# When can I feed my baby hedgehog insects



## Jordancutie (Jun 1, 2017)

I am getting a baby hedgehog next month, he is going to be about 6/7 weeks old when I get him. I am just wondering when can I feed him meal worms and crickets?


----------



## nikki (Aug 28, 2008)

When you get him you should keep him on the same food as the breeder was feeding him for the first few weeks and he shouldn't get treats, including bugs, for a few weeks either.


----------



## Jordancutie (Jun 1, 2017)

nikki said:


> When you get him you should keep him on the same food as the breeder was feeding him for the first few weeks and he shouldn't get treats, including bugs, for a few weeks either.


 okay, thanks


----------



## Charlie4591 (Jan 6, 2017)

Not to confuse anyone, but as APH are insectivores, ideally a wide variety of different insects should be offered daily. Insects aren't 'treats', they're part of a balanced diet. 

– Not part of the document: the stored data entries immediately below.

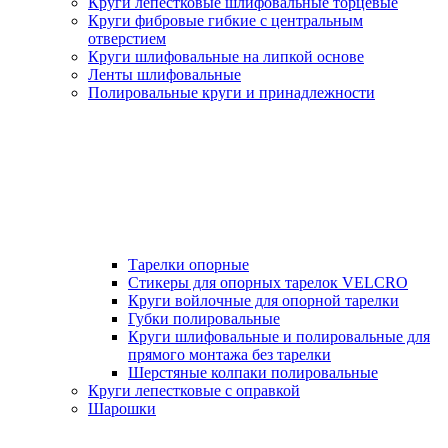
Круги лепестковые шлифовальные торцевые
Круги фибровые гибкие с центральным
отверстием
Круги шлифовальные на липкой основе
Ленты шлифовальные
Полировальные круги и принадлежности
Тарелки опорные
Стикеры для опорных тарелок VELCRO
Круги войлочные для опорной тарелки
Губки полировальные
Круги шлифовальные и полировальные для
прямого монтажа без тарелки
Шерстяные колпаки полировальные
Круги лепестковые с оправкой
Шарошки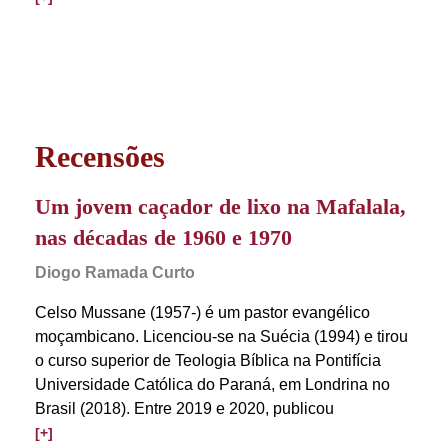
Recensões
Um jovem caçador de lixo na Mafalala,
nas décadas de 1960 e 1970
Diogo Ramada Curto
Celso Mussane (1957-) é um pastor evangélico
moçambicano. Licenciou-se na Suécia (1994) e tirou
o curso superior de Teologia Bíblica na Pontifícia
Universidade Católica do Paraná, em Londrina no
Brasil (2018). Entre 2019 e 2020, publicou
[+]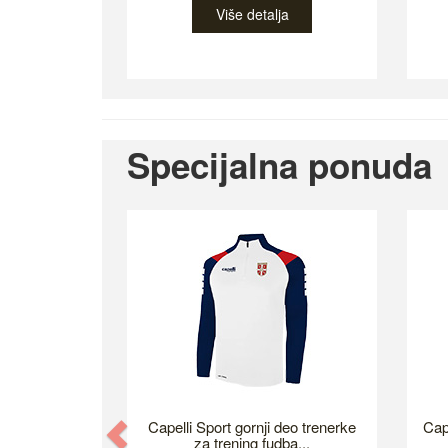
Više detalja
Specijalna ponuda
Previous
Capelli Sport gornji deo trenerke
Cap
za trening fudba...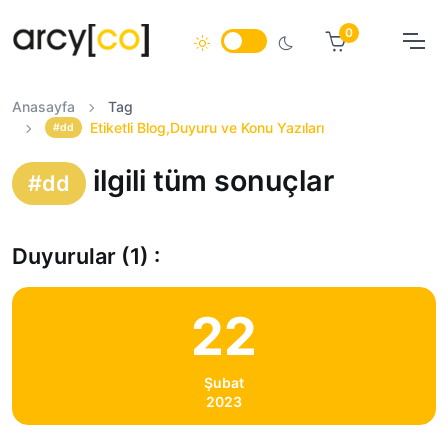
0
Anasayfa
Tag
Etiketli Blog,Duyuru ve Konu Yazıları
#dd
ilgili tüm sonuçlar
#dd
Duyurular (1) :
22
Şubat
2023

Generally you should aim for about 40% base food (be that kibble or raw), 40% insects (ideally at least 4 different varieties and not all worms) and 20% fruit and veg (if you can convince your hedgie to eat it).

I know there's a lot of different info and opinions on hedgie diets out there and it varies wildly by area too so that's just my experience. Good luck with your hedgie!


----------



## Draenog (Feb 27, 2012)

Charlie4591 said:


> Not to confuse anyone, but as APH are insectivores, ideally a wide variety of different insects should be offered daily. Insects aren't 'treats', they're part of a balanced diet.
> 
> Generally you should aim for about 40% base food (be that kibble or raw), 40% insects (ideally at least 4 different varieties and not all worms) and 20% fruit and veg (if you can convince your hedgie to eat it).
> 
> I know there's a lot of different info and opinions on hedgie diets out there and it varies wildly by area too so that's just my experience. Good luck with your hedgie!

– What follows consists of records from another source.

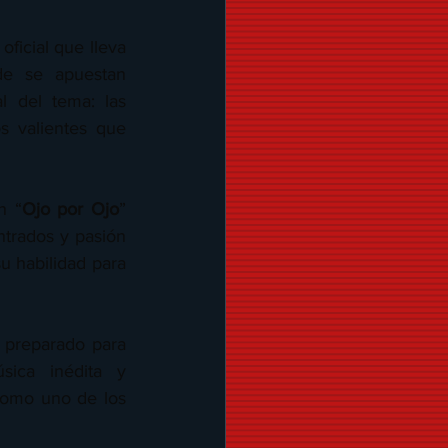
ficial que lleva 
e se apuestan 
l del tema: las 
s valientes que 
n “
Ojo por Ojo
” 
ntrados y pasión 
 habilidad para 
 preparado para 
ica inédita y 
omo uno de los 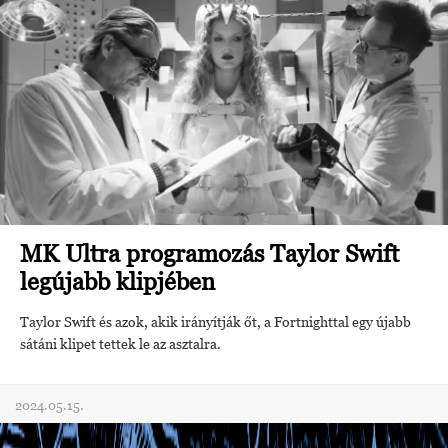
MK Ultra programozás Taylor Swift
legújabb klipjében
Taylor Swift és azok, akik irányítják őt, a Fortnighttal egy újabb
sátáni klipet tettek le az asztalra.
2024.05.15.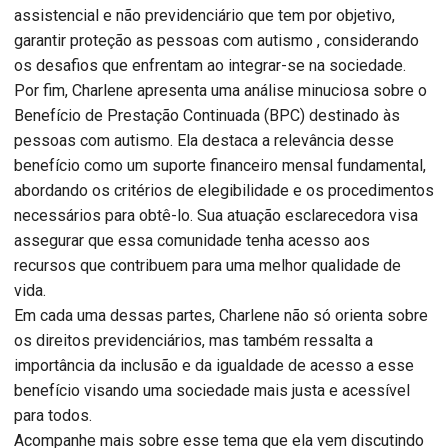
assistencial e não previdenciário que tem por objetivo,
garantir proteção as pessoas com autismo , considerando
os desafios que enfrentam ao integrar-se na sociedade.
Por fim, Charlene apresenta uma análise minuciosa sobre o
Benefício de Prestação Continuada (BPC) destinado às
pessoas com autismo. Ela destaca a relevância desse
benefício como um suporte financeiro mensal fundamental,
abordando os critérios de elegibilidade e os procedimentos
necessários para obtê-lo. Sua atuação esclarecedora visa
assegurar que essa comunidade tenha acesso aos
recursos que contribuem para uma melhor qualidade de
vida.
Em cada uma dessas partes, Charlene não só orienta sobre
os direitos previdenciários, mas também ressalta a
importância da inclusão e da igualdade de acesso a esse
benefício visando uma sociedade mais justa e acessível
para todos.
Acompanhe mais sobre esse tema que ela vem discutindo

I second this. There's no reason to wait.


----------



## Matvei (Mar 8, 2017)

nikki said:


> When you get him you should keep him on the same food as the breeder was feeding him for the first few weeks and he shouldn't get treats, including bugs, for a few weeks either.


This doesn't match with my personal experience. I found that they respond well to a slow mix out of their current food and into another food, and I also found that they like treats and that it helps with bonding. If your hog is picky or has bad poop, theres no harm waiting to switch foods, but I don't see the point of waiting on the bugs.


----------